The young blood chief said, “Get out of here! I’m not going to buy your blood. You’re just too old. There’s more dead blood than living in your veins. No one could possibly want any of your blood. The only person who might be able to use your blood is the lacquer man.” The young blood chief chuckled. “You want to know why the lacquer man could use your blood? Because just before they lacquer a piece of furniture, they prime the wood with a coat of pig’s blood.” The young blood chief burst into laughter. “Understand now? The only thing your blood is good for is furniture. So turn left on your way out of the hospital, and it won’t be long before you come to the lacquer shop under the Five Star Bridge. The boss is named Wang. He’s famous for his lacquer. Why don’t you try selling some of your blood to him? He just might be buying.”
Xu Sanguan listened in silence, then shook his head. “I’ll forget what you’ve just said to me and let it go at that. But you should know that if my three sons had been here to hear all of that, they would have broken your jaw.”

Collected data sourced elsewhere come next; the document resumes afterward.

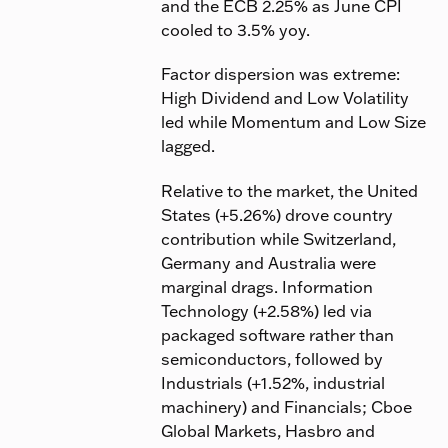
and the ECB 2.25% as June CPI
cooled to 3.5% yoy.
Factor dispersion was extreme:
High Dividend and Low Volatility
led while Momentum and Low Size
lagged.
Relative to the market, the United
States (+5.26%) drove country
contribution while Switzerland,
Germany and Australia were
marginal drags. Information
Technology (+2.58%) led via
packaged software rather than
semiconductors, followed by
Industrials (+1.52%, industrial
machinery) and Financials; Cboe
Global Markets, Hasbro and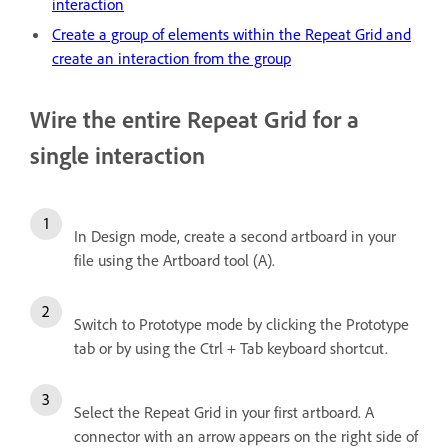
interaction
Create a group of elements within the Repeat Grid and
create an interaction from the group
Wire the entire Repeat Grid for a
single interaction
In Design mode, create a second artboard in your
file using the Artboard tool (A).
Switch to Prototype mode by clicking the Prototype
tab or by using the Ctrl + Tab keyboard shortcut.
Select the Repeat Grid in your first artboard. A
connector with an arrow appears on the right side of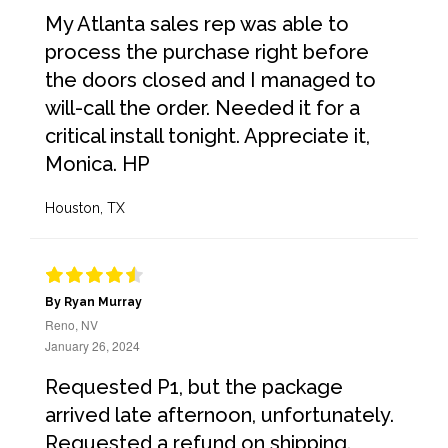
My Atlanta sales rep was able to
process the purchase right before
the doors closed and I managed to
will-call the order. Needed it for a
critical install tonight. Appreciate it,
Monica. HP
Houston, TX
By Ryan Murray
Reno, NV
January 26, 2024
Requested P1, but the package
arrived late afternoon, unfortunately.
Requested a refund on shipping.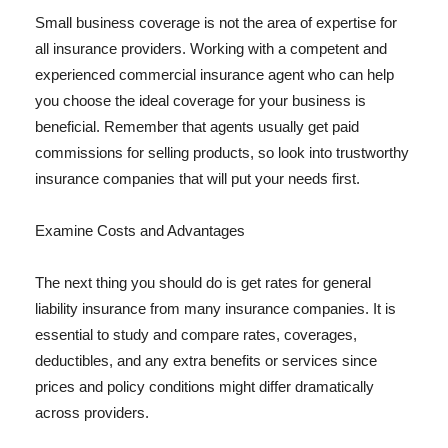
Small business coverage is not the area of expertise for
all insurance providers. Working with a competent and
experienced commercial insurance agent who can help
you choose the ideal coverage for your business is
beneficial. Remember that agents usually get paid
commissions for selling products, so look into trustworthy
insurance companies that will put your needs first.
Examine Costs and Advantages
The next thing you should do is get rates for general
liability insurance from many insurance companies. It is
essential to study and compare rates, coverages,
deductibles, and any extra benefits or services since
prices and policy conditions might differ dramatically
across providers.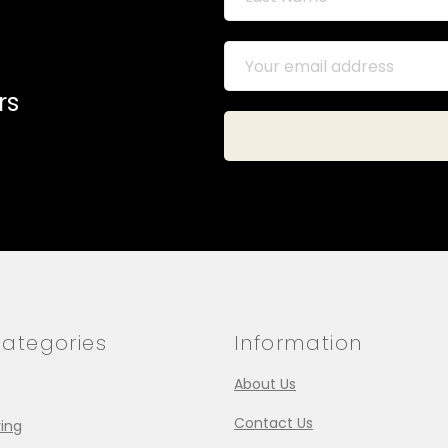
rs
ategories
Information
About Us
Contact Us
ing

With these words, he turned to leave. He walked out of the hospital and into the street. It was noon and the streets were full of people who had just left work for lunch. Wave after wave of young workers rolled by on their bicycles, while flocks of children with book bags slung over their shoulders flew down the sidewalk. Xu Sanguan also moved down the sidewalk, but his heart was brimming with grief and resentment. Stung to the core by what the young blood chief had said, he moved down the sidewalk, lost in thought. He was an old man now, his blood was more dead than alive, no one would want his blood anymore, and it was good only for lacquer. This was the first time in forty years he had not been allowed to sell his blood. And in those forty years, he had overcome every family calamity by selling his blood. Now that no one wanted his blood, what would he do if some calamity were once again to befall his family?
Xu Sanguan began to cry. He walked with his shirt open, letting the wind blow onto his chest and across his face, allowing the big, cloudy tears to fall from his eyes, roll slowly down his cheeks, run into his neck, and slide onto his chest. He lifted his hand to wipe his face, and the tears rolled onto his hand, across his palm, and slid down the back of his hand. His tears kept sliding down as his feet moved across the sidewalk. He held his head high, straightened his back, and his legs stepped forward with energy and spirit. His arms swung back and forth without the slightest hesitation. But his face was suffused with sadness. Rivulets of tears crisscrossed like rain streaming across a windowpane, or the hairline cracks crawling up the sides of a fragile antique bowl, or the dense profusion of branches reaching out from an old tree, irrigation canals spreading across the fields, a network of streets extending across a town. Tears wove a net across his face.
He wept in silence as he walked down the street, moving past the elementary school, past the movie theater, past the department store, past the shop where Xu Yulan fried breakfast crullers, past his own front door. He kept right on walking, walking past one street and then another, until he passed by the Victory Restaurant. And he kept on walking even then, past the clothing store, past Heavenrest Temple, past the butcher’s shop, past Five Star Bridge, until he came to the entrance to the hospital. Still he continued to walk, past the elementary school, past the movie theater, until he had circled the streets of the town once, then twice, and people on the streets began to stop and take notice of this man weeping silently as he walked through the streets of the town.